Dow soars 11% in best day since 1933 as stimulus deal nears

Dow soars 11% in best day since 1933 as stimulus deal nears
© Spencer Platt / Getty

Stocks rebounded aggressively from a three-year low Tuesday as traders hoped U.S. lawmakers were close to an agreement on a stimulus bill to rescue the economy from the damage caused by the coronavirus.

The Dow soared 2,112 points to close 11.3% higher, notching its biggest one-day percentage gain since 1933. The S&P 500 rallied 9.4% for its best day since October 2008. The Nasdaq surged 8.1% in its best day since March 13. Both the Dow and S&P 500 were coming off their lowest levels since late 2016.

Chevron gained more than 22% to lead the Dow higher. American Express and Boeing also rallied more than 20%. Energy was the best-performing sector in the S&P 500, soaring 16.3%, while industrials and financials each jumped more than 12%.

The market breadth was overwhelmingly on the positive side in a good sign this comeback could have legs. Advancers led decliners on the New York Stock Exchange by 12 to 1.

House Speaker Nancy Pelosi told CNBC’s Jim Cramer there is “real optimism” in Congress over a stimulus deal being reached. “We think the bill has moved sufficiently to the side of workers,” she said.

“From a market perspective . . . it feels like we’re coming to the end of it,” Michael Novogratz, the CEO of Galaxy Digital, said on CNBC’s “Squawk Box.” Novogratz started buying into this market on Monday, he said. “It doesn’t necessarily mean the market’s going to go up, but a lot of that crazy volatility is kind of coming out.”

Tuesday’s moves followed yet another stormy day Monday as investors swung back to pessimism and pushed the major indexes to new multiyear lows as a procedural vote in the Senate on a bill failed for the second time in 24 hours.

The Dow dropped 582.05 points, or 3%, to a three-year low Monday and was on pace to clinch its worst calendar month since 1931. The S&P 500 dropped 2.9% and was more than 30% from a record close set on Feb. 19.

“The recent disorderly market action has left scars on most money managers,” said Sean Darby, global equity strategist, in a note. “Bear markets are brutal and they typically presage a recession.” However, Darby pointed out that a number of “risk indicators are peaking with only credit spreads misbehaving,” suggesting a bottom may be nearby.

Stocks hardest hit by the shutdowns resulting from the coronavirus led the gains Tuesday. Shares of Wynn and MGM Resorts were both up more than 15%. Delta Air Lines jumped more than 21%. General Motors shares, meanwhile, climbed nearly 20% after the automaker announced it will draw about $16 billion from its credit facilities to mitigate the coronavirus’ impact.
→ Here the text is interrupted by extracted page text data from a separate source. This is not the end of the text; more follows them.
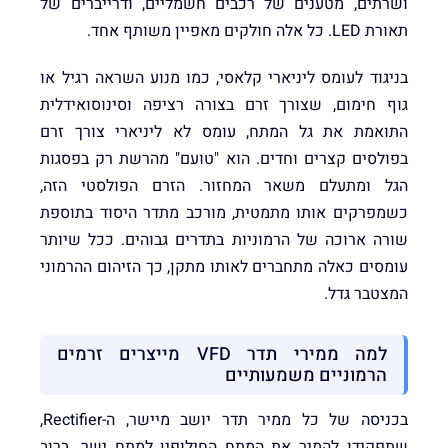
ושרתים, מטענים של רכבים חשמליים, ודרייברים של
תאורת LED. כל אלה חולקים מאפיין משותף אחד.
בניגוד לעומס ליניארי קלאסי, כמו מנוע השראה רגיל או
גוף חימום, שצורך זרם בצורה רציפה וסינוסואידלית
התואמת את גל המתח, עומס לא ליניארי צורך זרם
בפולסים קצרים וחדים. הוא "טועם" מהרשת רק בפסגות
הגל ומתעלם משאר המחזור. הזרם הפולסטי הזה,
כשמפרקים אותו מתמטית, מורכב מתדר היסוד בתוספת
שורה ארוכה של הרמוניות בתדרים גבוהים. ככל שיותר
עומסים כאלה מתחברים לאותו מתקן, כך הזיהום ההרמוני
המצטבר גדל.
למה ממירי תדר VFD מייצרים זרמים
הרמוניים משמעותיים
בכניסה של כל ממיר תדר יושב מיישר, ה-Rectifier,
שתפקידו להמיר את המתח החילופין למתח ישר. ברוב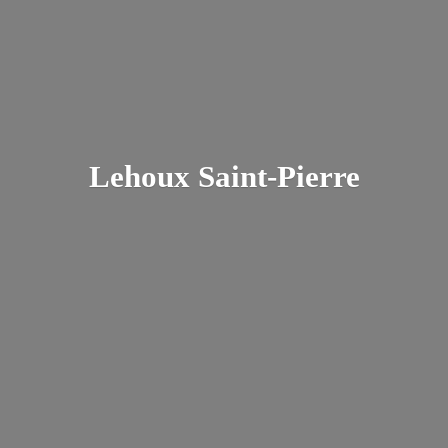
Lehoux Saint-Pierre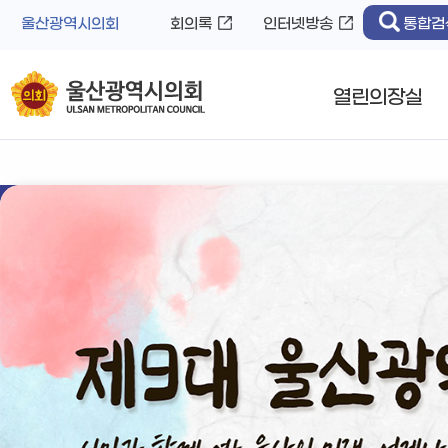
바
로
울산광역시의회
회의록
인터넷방송
통합검
로
가
가
기
기
열린의장실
The Cboe Volatility Index (VIX) dipped 0.67 points, or 1.2%, to 60.85. Last week, the VIX eclipsed its financial crisis high, closing at 82.69.

Democrats criticized the $500 billion fund that the Republican proposal sets aside for distressed businesses, calling it a bailout fund “with no strings attached.”

Tuesday’s gains also came as President Donald Trump signaled he was eager to reopen the economy, despite concerns of public health officials. “We’re opening up this incredible country. Because we have to do that. I would love to have it open by Easter,” Trump said on Tuesday.

Markets are getting support from the Federal Reserve, which said Monday it would embark on an open-ended asset purchase program. The central bank said the program will run in the “amounts needed to support smooth market functioning and effective transmission of monetary policy to broader financial conditions and the economy.”

“This market has been utterly dangerous since February,” wrote Fundstrat’s Tom Lee in a note Tuesday. “But there are glimmers of hope.”

More than 400,000 cases have been confirmed worldwide, including over 50,000 in the U.S., according to Johns Hopkins University. So far, more than 600 deaths related to the coronavirus have been confirmed in the U.S.

To be sure, some strategists on Wall Street were skeptical about Tuesday’s jump. Nikolaos Panigirtzoglou, a managing director at JPMorgan, noted there could be “considerable short covering from here,” which would temporarily lift equity prices.

 

CNBC’s Eustance Huang contributed to this report.